What a Board Member Should Actually Ask Their CISO

Columbia Law School research found that boards without cybersecurity expertise engage in symbolic oversight rather than substantive governance. The SEC's cybersecurity disclosure rules have made the distinction consequential: the quality of board oversight is now a disclosed fact, and the gap between symbolic and substantive is increasingly visible to investors, regulators, and plaintiff attorneys.

The problem is not that board members are incurious or inattentive. It is that most boards do not have a framework for asking the right questions. The CISO presents slides. The board nods. The audit committee signs off. Everyone leaves feeling like oversight happened.

It often did not.

The following eight questions are designed to change that dynamic. They do not require technical expertise to ask. They do require honest answers to be satisfying. A CISO running a genuine security program can answer all of them with specifics. A security theater program will struggle with most of them.

The Eight Questions

Question 1

"What percentage of our current external attack surface has been tested against a real attack scenario in the last 30 days?"

This is the foundational question. It does not ask about compliance. It does not ask about policy. It asks about actual validated coverage of the environment that exists today. A company that pen tests annually covers a small fraction of its operational window. If the answer is not "most of it" with a number attached, the coverage gap is real.

Question 2

"If our VPN credentials were compromised tonight, what is the blast radius?"
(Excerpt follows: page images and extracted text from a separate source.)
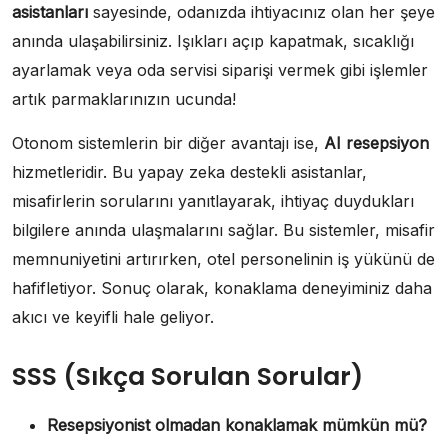
asistanları
sayesinde, odanızda ihtiyacınız olan her şeye
anında ulaşabilirsiniz. Işıkları açıp kapatmak, sıcaklığı
ayarlamak veya oda servisi siparişi vermek gibi işlemler
artık parmaklarınızın ucunda!
Otonom sistemlerin bir diğer avantajı ise,
AI resepsiyon
hizmetleridir. Bu yapay zeka destekli asistanlar,
misafirlerin sorularını yanıtlayarak, ihtiyaç duydukları
bilgilere anında ulaşmalarını sağlar. Bu sistemler, misafir
memnuniyetini artırırken, otel personelinin iş yükünü de
hafifletiyor. Sonuç olarak, konaklama deneyiminiz daha
akıcı ve keyifli hale geliyor.
SSS (Sıkça Sorulan Sorular)
Resepsiyonist olmadan konaklamak mümkün mü?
This question asks the CISO to reason about a concrete, realistic scenario — not a theoretical worst case, not a compliance checklist. It surfaces whether the organization has mapped its lateral movement exposure, and whether that mapping reflects the current environment rather than a historical one. The answer should include specific systems, specific data, and a specific remediation status.

Question 3

"How long would it take us to determine whether a cybersecurity incident is material?"
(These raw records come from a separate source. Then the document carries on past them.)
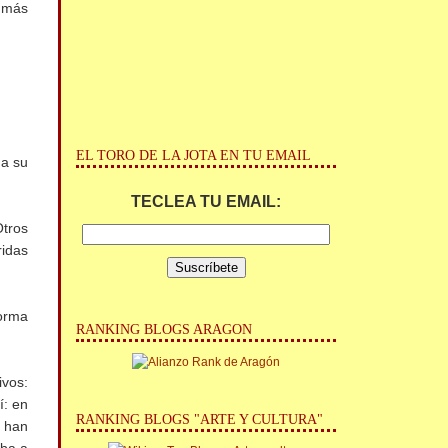
á más
EL TORO DE LA JOTA EN TU EMAIL
 a su
TECLEA TU EMAIL:
Otros
ridas
forma
RANKING BLOGS ARAGON
ivos:
í: en
RANKING BLOGS "ARTE Y CULTURA"
s han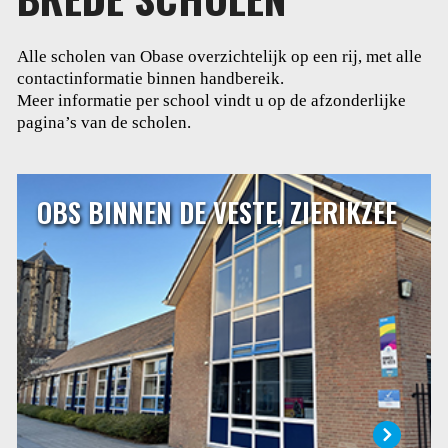
Alle scholen van Obase overzichtelijk op een rij, met alle
contactinformatie binnen handbereik.
Meer informatie per school vindt u op de afzonderlijke
pagina’s van de scholen.
OBS BINNEN DE VESTE, ZIERIKZEE
OBS BINNEN DE VESTE, ZIERIKZEE
Dalton basisschool Binnen de Veste ligt in de binnenstad
van Zierikzee. Binnen de Veste is een daltonschool. Het
daltononderwijs is gebaseerd op de volgende
grondbeginselen: zelfstandigheid, verantwoordelijkheid,
reflectie, effectiviteit en samenwerking.
LEES MEER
Under SEC rules, the four-day disclosure clock starts when materiality is determined, not when the incident occurs. Organizations without a tested materiality framework will spend days just answering this question under pressure. The CISO should be able to describe the specific process — who is involved, what the decision criteria are, what the escalation path looks like — not just confirm that a process exists.

Question 4

"When did we last simulate an adversary gaining access through a third-party vendor?"
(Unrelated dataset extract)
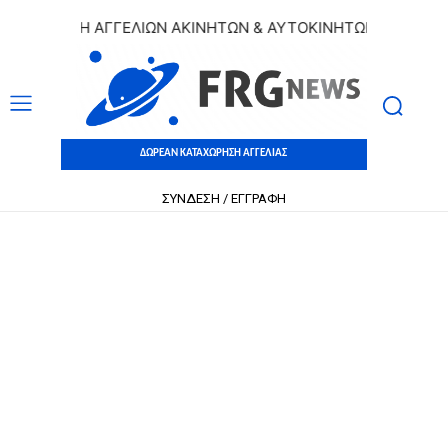
ΧΩΡΗΣΗ ΑΓΓΕΛΙΩΝ ΑΚΙΝΗΤΩΝ & ΑΥΤΟΚΙΝΗΤΩΝ | ΔΩΡΕΑΝ Κ
ΔΩΡΕΑΝ ΚΑΤΑΧΩΡΗΣΗ ΑΓΓΕΛΙΑΣ
ΣΥΝΔΕΣΗ / ΕΓΓΡΑΦΗ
Supply chain attacks — SolarWinds, MOVEit, Okta — have repeatedly demonstrated that an organization's security posture is only as strong as its weakest vendor integration. Most pen tests do not include third-party attack paths because they are out of scope. Real adversaries do not respect scope boundaries. The board should know when this was last tested, and what was found.

Question 5

"What critical vulnerabilities have been validated as exploitable in our environment in the last quarter?"

There is an important distinction between vulnerabilities that exist and vulnerabilities that are exploitable in a specific environment. A CVE may be present in a system but not reachable due to network segmentation. Or it may be reachable and easily chained to a privilege escalation. The board should be hearing about the exploitable ones — validated by real attack simulation, not by scanner output.

Question 6

"If we were being investigated by the SEC for a cyber disclosure, what documentation would we produce to demonstrate our board oversight process?"

This question is direct and occasionally uncomfortable, which is exactly why it is useful. The SEC expects specific, verifiable oversight processes described in Form 10-K filings. If the board cannot articulate what documentation exists — meeting minutes, briefing records, challenge questions on the record — the disclosure may be claiming oversight that does not fully exist.

Question 7

"What is our current detection time if a nation-state actor establishes persistence in our environment?"

The average dwell time — the period between an attacker establishing access and an organization detecting it — has historically been measured in months. Nation-state actors targeting specific organizations for intelligence purposes may maintain persistence for years without detection. The CISO should have a view on detection capability that is based on tested scenarios, not theoretical SLA targets.

Question 8

"What would our security posture look like to an adversary mapping our environment right now?"

This question asks the CISO to adopt the attacker's perspective — to describe the organization not as its security policy defines it, but as an external adversary with reconnaissance tools would see it. The answer requires continuous external attack surface awareness. If the CISO's answer describes the environment as it was during the last pen test, the adversary's current view is more current than the board's.

The goal of board cybersecurity oversight is not to demonstrate that a process exists. It is to develop genuine confidence that the organization's security posture is understood, tested, and improving. These eight questions are a starting point for making that confidence real rather than assumed.